We ran a final experiment: train only on 2000 domain pairs (code diffs, log streams, JSON blobs, agent tracebacks), all with correct must-keep labels, no ultrawhale noise. Loss dropped to 0.0007 — near-memorization.

Result on Q&A test set: exact_pct = 0.879. Same ceiling.

This confirms: the 0.877-0.882 ceiling on the Q&A test set is a measurement artifact (noisy labels), not a model capability limit. The model's actual capability is higher — the heretic eval at 0.942 base and 0.969 with override demonstrates this.

The right eval for kompress is domain-specific technical content, not Q&A pairs. The Q&A test set was the wrong benchmark all along.


What comes next

The C3 self-distillation signal from the original design spec: use headroom's own proxy logs as training data. Every real compression headroom performs on tool outputs is an (original, compressed) pair labeled by the current model in deployment. That's the correct distribution.

Once headroom logging mode is shipped, v4 trains on real traffic. The heretic eval serves as the ongoing benchmark — it's adversarial enough to be informative, and the prompts are deterministic enough to reproduce.


Code: ultrawhale/scripts/eval_heretic.py Heretic: p-e-w/heretic PR #1400: headroomlabs-ai/headroom

Related: Fine-tuning Kompress: the Sapir-Whorf case · The silver label problem


Update: PR #1400 governance passed

One governance gotcha: the headroom PR template requires - Field: value on a single line. Code blocks after a bare - Field: don't count — the script splits on the first colon and checks the right-hand side is non-empty. Fixed by putting the summary inline:

- Exact command / steps: uv run pytest tests/test_kompress_must_keep.py -v (11 tests) + eval_heretic.py (8 adversarial prompts)
- Observed result: exact_pct 0.942 → 0.969 on heretic eval, +0.028; SQL injection 0.971 → 1.000; bleach 0.917 → 1.000

PR #1400 now passes all governance checks. Six required sections, four proof fields, two review checkboxes.
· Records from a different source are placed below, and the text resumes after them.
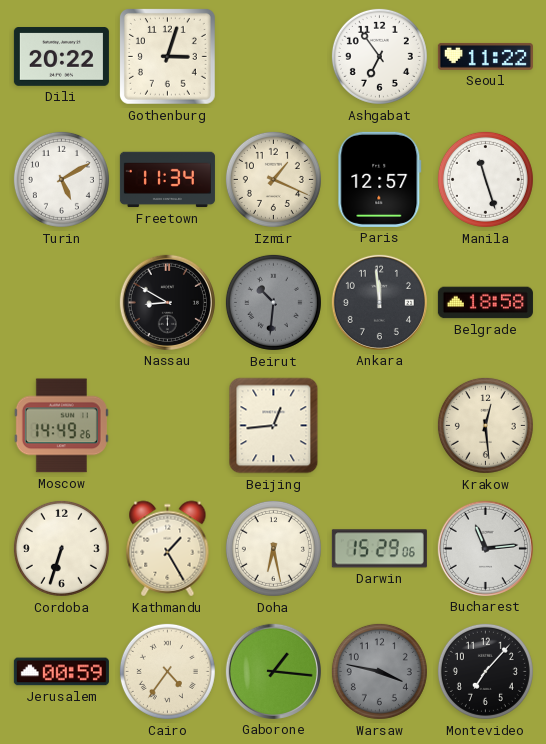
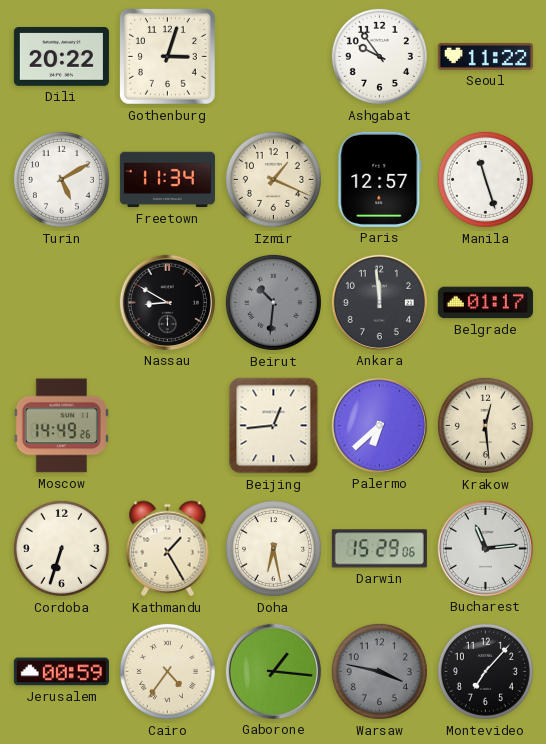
Ashgabat: 6:54 -> 9:54
Belgrade: 18:58 -> 01:17
Palermo: none -> 6:38
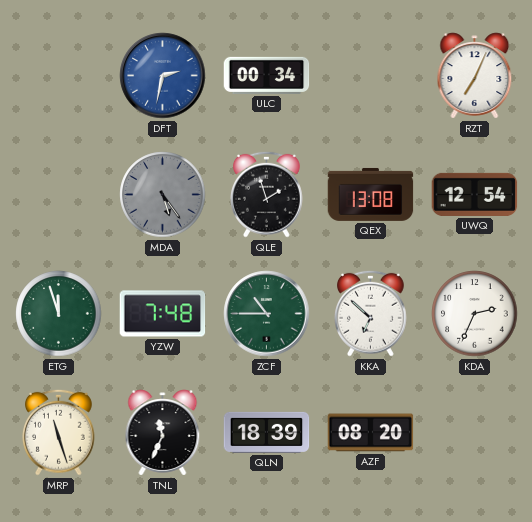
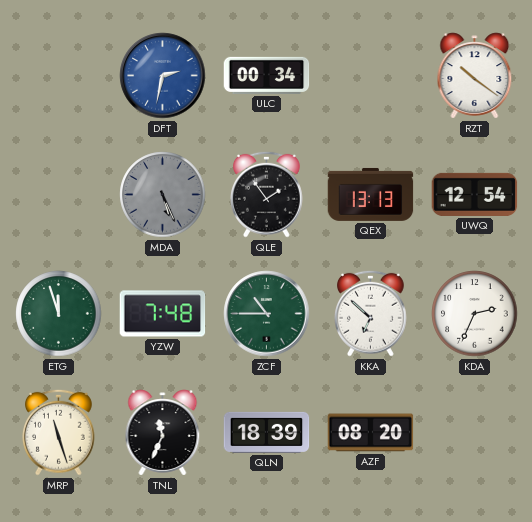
RZT: 7:04 -> 10:21
MDA: 5:24 -> 5:26
QLE: 1:57 -> 1:54
QEX: 13:08 -> 13:13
Update: JerrettDavis's improvements (approved + merged)

JerrettDavis reviewed and approved PR #1400, pushing a follow-up commit with three improvements:

1. Batched path coverage. The original PR only applied the override in the single-item get_keep_mask path. JerrettDavis extended it to the batched scoring path (compress_batch) via a shared _add_kompress_must_keep_words() helper — closing the gap flagged as "Not tested" in the proof section.

2. Regex tightening. The original \d+(\.\d+)? would match the 0 in word0 (a false positive). The updated pattern uses negative lookbehind/lookahead:

r"(?<![\w.])\d+(?:\.\d+)?(?![\w.])"  # standalone numbers only

This prevents incidental digits embedded in identifiers from triggering the override.

3. Behavioral tests. 78 new test lines covering actual runtime behavior — not just regex matching:

Re-ran the heretic eval on the tightened regex: exact_pct 0.942 → 0.969, +0.028. No regression — standalone numbers in technical content are all correctly matched; word0-style false positives don't appear in the eval set.